Du public, une scène et des comédiens… Cela ressemble à du théâtre, à la différence que les acteurs ne savent pas ce qu’il vont dire. Depuis sa création au Québec en 1977, l’improvisation est un art qui ne cesse de se développer à travers le monde. La Source vous entraîne sur les planches de quelques théâtres vancouvérois, à la rencontre de ces improvisateurs des temps modernes !

Assister à un spectacle d’impro, c’est un peu comme entrer dans une arène où s’affrontent des gladiateurs. Le verbe à la place du glaive, ils se défient et s’allient pour le meilleur et pour le rire. Le principe de base est simple : Rassembler sur une scène un arbitre et deux équipes de comédiens parés à rivaliser d’inventivité pour conquérir les zygomatiques d’un public très actif. Ce dernier participe aux intrigues les plus loufoques qui se déroulent sous ses yeux à partir de quelques mots lancés à la volée : La bière du matin à Munich, l’histoire d’un castor dépressif, d’une maison de pancakes ou encore d’un singe qui fait du tennis… Pour l’acteur Graeme Duffy, l’impro, « c’est créer quelque chose à partir de rien, aller vers l’inconnu avec juste quelques instructions. » Ce comédien professionnel de 27 ans officie plusieurs fois par semaine sur l’île de Granville dans le centre d’improvisation du Vancouver TheatreSports créé en 1980. Il forme les jeunes et les moins jeunes à cet art qui ignore les frontières puisqu’on le pratique aussi bien dans le monde francophone qu’aux États-Unis, au Mexique ou au Japon.
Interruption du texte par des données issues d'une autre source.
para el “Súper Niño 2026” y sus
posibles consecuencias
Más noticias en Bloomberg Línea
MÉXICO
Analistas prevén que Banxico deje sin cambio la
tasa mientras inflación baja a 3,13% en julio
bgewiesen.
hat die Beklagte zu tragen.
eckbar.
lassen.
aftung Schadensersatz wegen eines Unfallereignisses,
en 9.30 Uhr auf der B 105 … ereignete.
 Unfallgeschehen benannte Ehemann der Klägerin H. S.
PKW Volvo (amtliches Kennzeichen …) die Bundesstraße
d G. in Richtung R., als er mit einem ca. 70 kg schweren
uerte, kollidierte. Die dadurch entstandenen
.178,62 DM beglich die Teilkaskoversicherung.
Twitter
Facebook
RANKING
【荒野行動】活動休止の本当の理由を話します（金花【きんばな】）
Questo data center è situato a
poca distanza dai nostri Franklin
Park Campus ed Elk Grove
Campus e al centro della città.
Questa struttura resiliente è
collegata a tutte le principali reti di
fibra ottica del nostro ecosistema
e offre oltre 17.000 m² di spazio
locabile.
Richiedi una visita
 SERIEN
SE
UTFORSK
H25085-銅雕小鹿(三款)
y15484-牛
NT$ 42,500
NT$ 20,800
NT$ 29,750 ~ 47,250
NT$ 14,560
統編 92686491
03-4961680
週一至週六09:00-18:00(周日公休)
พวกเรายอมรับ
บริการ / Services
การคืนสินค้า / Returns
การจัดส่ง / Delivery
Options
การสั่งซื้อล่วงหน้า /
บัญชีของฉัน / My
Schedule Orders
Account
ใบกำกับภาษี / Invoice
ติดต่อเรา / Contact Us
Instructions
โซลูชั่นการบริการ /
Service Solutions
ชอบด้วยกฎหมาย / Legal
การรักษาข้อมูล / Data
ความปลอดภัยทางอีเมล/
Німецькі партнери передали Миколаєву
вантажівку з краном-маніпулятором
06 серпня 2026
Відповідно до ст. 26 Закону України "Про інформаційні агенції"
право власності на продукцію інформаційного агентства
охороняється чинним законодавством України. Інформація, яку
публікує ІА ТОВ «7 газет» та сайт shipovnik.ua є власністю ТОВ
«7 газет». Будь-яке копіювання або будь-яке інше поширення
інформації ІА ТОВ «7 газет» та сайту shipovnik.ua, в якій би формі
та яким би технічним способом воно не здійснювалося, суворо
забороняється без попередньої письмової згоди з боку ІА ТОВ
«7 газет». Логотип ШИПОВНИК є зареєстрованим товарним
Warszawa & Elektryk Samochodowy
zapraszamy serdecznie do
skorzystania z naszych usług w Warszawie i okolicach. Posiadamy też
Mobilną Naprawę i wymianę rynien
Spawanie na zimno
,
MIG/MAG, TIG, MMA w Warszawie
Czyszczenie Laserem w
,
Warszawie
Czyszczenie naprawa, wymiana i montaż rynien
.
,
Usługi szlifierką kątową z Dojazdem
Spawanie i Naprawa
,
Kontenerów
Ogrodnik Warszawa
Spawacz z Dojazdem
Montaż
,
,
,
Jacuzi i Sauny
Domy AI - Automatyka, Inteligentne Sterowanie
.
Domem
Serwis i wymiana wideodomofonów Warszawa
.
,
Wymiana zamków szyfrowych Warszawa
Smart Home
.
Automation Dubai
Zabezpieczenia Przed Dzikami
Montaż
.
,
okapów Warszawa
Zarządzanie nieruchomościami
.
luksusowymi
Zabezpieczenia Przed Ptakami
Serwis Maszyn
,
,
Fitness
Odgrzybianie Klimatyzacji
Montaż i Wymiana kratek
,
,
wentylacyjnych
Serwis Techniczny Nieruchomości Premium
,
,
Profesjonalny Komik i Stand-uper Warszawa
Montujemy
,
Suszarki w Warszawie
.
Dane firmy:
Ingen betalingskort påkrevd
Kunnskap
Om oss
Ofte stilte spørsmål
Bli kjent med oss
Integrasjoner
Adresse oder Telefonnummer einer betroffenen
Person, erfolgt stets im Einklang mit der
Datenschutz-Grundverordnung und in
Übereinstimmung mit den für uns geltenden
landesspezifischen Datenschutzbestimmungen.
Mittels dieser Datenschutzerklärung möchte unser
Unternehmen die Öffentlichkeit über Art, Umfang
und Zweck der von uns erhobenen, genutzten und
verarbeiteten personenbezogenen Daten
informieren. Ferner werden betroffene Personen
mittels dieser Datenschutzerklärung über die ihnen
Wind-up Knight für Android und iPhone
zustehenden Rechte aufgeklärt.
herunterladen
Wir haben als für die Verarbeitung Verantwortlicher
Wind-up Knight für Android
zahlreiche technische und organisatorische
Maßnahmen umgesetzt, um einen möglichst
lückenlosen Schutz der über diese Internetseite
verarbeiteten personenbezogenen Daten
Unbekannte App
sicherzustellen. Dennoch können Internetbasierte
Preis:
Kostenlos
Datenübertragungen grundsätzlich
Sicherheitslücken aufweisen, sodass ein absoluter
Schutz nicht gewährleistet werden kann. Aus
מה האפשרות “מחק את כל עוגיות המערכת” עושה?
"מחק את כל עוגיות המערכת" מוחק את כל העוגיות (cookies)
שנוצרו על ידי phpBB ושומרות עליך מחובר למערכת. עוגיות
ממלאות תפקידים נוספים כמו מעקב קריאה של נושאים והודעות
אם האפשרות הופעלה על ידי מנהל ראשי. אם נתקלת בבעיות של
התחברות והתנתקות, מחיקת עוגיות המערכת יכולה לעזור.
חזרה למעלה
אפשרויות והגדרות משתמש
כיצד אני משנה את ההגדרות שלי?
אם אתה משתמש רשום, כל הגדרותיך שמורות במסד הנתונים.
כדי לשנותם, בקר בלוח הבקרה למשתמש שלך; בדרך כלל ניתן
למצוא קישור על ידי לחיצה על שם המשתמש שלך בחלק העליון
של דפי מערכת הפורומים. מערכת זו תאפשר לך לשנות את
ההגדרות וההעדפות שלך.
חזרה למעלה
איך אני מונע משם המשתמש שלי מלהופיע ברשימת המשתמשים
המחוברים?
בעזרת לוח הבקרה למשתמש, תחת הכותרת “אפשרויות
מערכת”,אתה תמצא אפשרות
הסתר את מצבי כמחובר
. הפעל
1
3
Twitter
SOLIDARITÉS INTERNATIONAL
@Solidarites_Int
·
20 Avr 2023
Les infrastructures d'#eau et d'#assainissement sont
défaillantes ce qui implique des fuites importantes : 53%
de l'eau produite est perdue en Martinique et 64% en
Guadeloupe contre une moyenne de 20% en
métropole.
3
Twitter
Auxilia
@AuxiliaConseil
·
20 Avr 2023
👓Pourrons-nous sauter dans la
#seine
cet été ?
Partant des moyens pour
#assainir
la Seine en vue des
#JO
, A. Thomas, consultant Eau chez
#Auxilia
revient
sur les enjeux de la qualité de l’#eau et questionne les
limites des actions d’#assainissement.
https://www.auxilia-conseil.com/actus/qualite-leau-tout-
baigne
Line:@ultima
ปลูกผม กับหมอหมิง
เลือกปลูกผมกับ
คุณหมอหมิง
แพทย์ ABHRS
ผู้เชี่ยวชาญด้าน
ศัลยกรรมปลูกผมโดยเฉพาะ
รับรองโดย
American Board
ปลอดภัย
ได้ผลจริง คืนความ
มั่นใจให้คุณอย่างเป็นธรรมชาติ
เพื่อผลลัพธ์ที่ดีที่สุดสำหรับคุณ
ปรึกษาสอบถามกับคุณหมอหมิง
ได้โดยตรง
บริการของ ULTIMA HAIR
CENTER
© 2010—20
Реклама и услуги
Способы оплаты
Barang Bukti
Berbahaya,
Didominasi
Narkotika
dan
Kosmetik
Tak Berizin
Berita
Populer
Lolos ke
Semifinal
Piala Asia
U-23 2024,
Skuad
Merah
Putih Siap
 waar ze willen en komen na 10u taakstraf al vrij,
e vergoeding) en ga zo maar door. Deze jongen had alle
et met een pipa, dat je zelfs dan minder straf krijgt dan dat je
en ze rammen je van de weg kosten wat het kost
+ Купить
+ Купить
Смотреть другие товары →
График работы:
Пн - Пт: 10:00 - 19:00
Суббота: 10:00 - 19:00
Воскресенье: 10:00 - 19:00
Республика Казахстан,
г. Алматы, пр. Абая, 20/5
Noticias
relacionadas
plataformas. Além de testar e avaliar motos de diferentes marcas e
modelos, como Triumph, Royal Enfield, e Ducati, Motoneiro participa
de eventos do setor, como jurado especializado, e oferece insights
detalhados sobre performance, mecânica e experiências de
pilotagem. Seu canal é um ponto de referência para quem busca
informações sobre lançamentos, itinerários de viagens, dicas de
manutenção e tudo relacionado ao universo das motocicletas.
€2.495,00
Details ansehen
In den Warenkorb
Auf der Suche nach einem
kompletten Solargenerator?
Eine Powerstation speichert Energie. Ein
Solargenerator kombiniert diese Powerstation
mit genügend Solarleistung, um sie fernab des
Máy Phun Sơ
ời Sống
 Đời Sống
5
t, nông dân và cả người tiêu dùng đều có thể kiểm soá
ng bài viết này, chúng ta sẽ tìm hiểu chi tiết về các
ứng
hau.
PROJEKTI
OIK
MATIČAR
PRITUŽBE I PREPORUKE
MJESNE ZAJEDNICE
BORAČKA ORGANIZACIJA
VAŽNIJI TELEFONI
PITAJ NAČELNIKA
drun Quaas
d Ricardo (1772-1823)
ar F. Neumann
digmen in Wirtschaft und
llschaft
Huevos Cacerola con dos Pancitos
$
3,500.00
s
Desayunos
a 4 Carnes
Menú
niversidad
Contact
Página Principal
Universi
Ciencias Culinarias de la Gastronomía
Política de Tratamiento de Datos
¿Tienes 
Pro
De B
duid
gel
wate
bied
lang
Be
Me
Lorsqu’il anime des ateliers avec des femmes et des hommes dont l’anglais n’est pas la première langue, Graeme les invite d’abord à s’exprimer dans leur idiome pour les observer « se libérer, agir et prendre confiance. Si les gens ont peur du risque et du ridicule, on leur montre qu’il ne faut pas s’en faire. Sur scène, on n’est jamais seul, on s’aide et on rebondit en permanence. » Pour stimuler la créativité, il existe une règle de base très stricte et efficace, « ne jamais dire non car cela bloque l’inspiration, on répond toujours oui et l’on ajoute quelque chose de nouveau ». Une règle utile aussi dans le monde de l’entreprise qui s’en sert de plus en plus pour résoudre des conflits ou tout simplement créer du lien entre les salariés.

Photo par Mathias Raynaud

Photo par Mathias Raynaud

La ligne rouge de l’humour
Lui aussi acteur et formateur, avec 24 années de pratique de l’impro au compteur, Pearce Visser avoue que « c’est toujours intéressant de travailler avec des gens issus d’autres cultures, car au-delà de la langue, c’est aussi tout le langage corporel qui diffère et cela rend toutes les interactions possibles, c’est universel ». Si, pour lui, il ne fait aucun doute que « l’impro peut se travailler partout dans le monde », il met en garde contre la ligne rouge qu’il ne faut pas franchir, celle de l’humour facile qui revient à utiliser les différences des minorités. « On n’essaye de ne pas faire de blagues sur les origines car on ne veut pas paraître raciste ou faire en sorte que certains se sentent insultés ou mal à l’aise. Par exemple, je ne jouerais pas le rôle du chauffeur de taxi indien pour ne pas tomber dans ce cliché et risquer d’offenser. » Alors peut-on faire de l’humour avec les différences culturelles ? Si le sujet n’est pas tabou, il est sensible. Pearce, qui est également l’un des directeurs artistiques du Vancouver TheatreSports, reconnaît pourtant utiliser certains stéréotypes : « Si je dois jouer un Français, je vais fumer, un Italien, je vais bouger les mains, un Irlandais, faire de la danse en ligne. » Bien qu’il porte un nom d’origine écossaise, Aaron Mccalum vient de Grandpré en Alberta. Attiré par la création artistique, ce francophone barbu a démarré l’import avec la troupe de l’Instant Theatre Company il y a deux ans et reconnaît parfois utiliser aussi quelques lieux communs: « En Colombie-Britannique on aime fumer de l’herbe et être relax, en Alberta on aime le pétrole et l’argent, il y a les fermes dans les prairies, le centre du monde en Ontario, l’accent français et le sirop d’érable au Québec et les pêcheurs dans les Maritimes, » enchaîne-t-il avec l’aide d’un compère entre deux éclats de rires. Mais la diversité des profils et des origines reste avant tout pour lui une force car « chacun apporte son énergie qui est unique ».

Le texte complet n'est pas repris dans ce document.